**TASK REQUIREMENTS:**
In the entries, find all lines that hold the word "Scammon" and copy them.

Page images and extracted text:

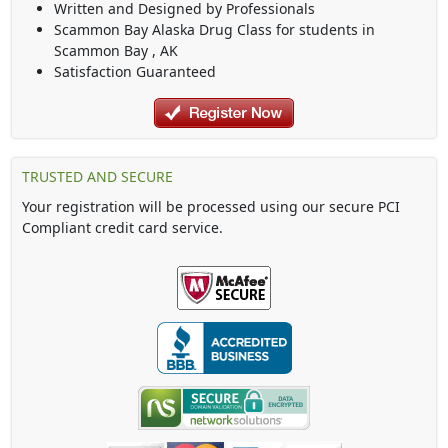
Written and Designed by Professionals
Scammon Bay Alaska Drug Class
for students in
Scammon Bay
,
AK
Satisfaction Guaranteed
TRUSTED AND SECURE
Your registration will be processed using our secure PCI
Compliant credit card service.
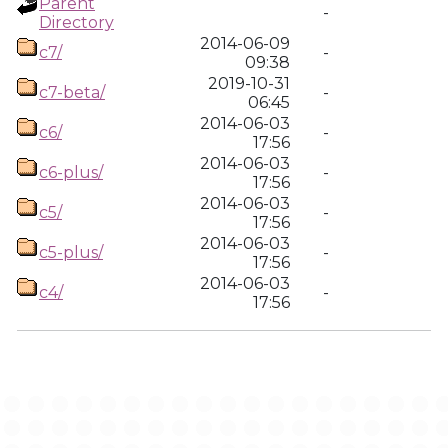
Parent
-
Directory
2014-06-09
c7/
-
09:38
2019-10-31
c7-beta/
-
06:45
2014-06-03
c6/
-
17:56
2014-06-03
c6-plus/
-
17:56
2014-06-03
c5/
-
17:56
2014-06-03
c5-plus/
-
17:56
2014-06-03
c4/
-
17:56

**ANSWER FOR THIS EXERCISE:**
Scammon Bay Alaska Drug Class
Scammon Bay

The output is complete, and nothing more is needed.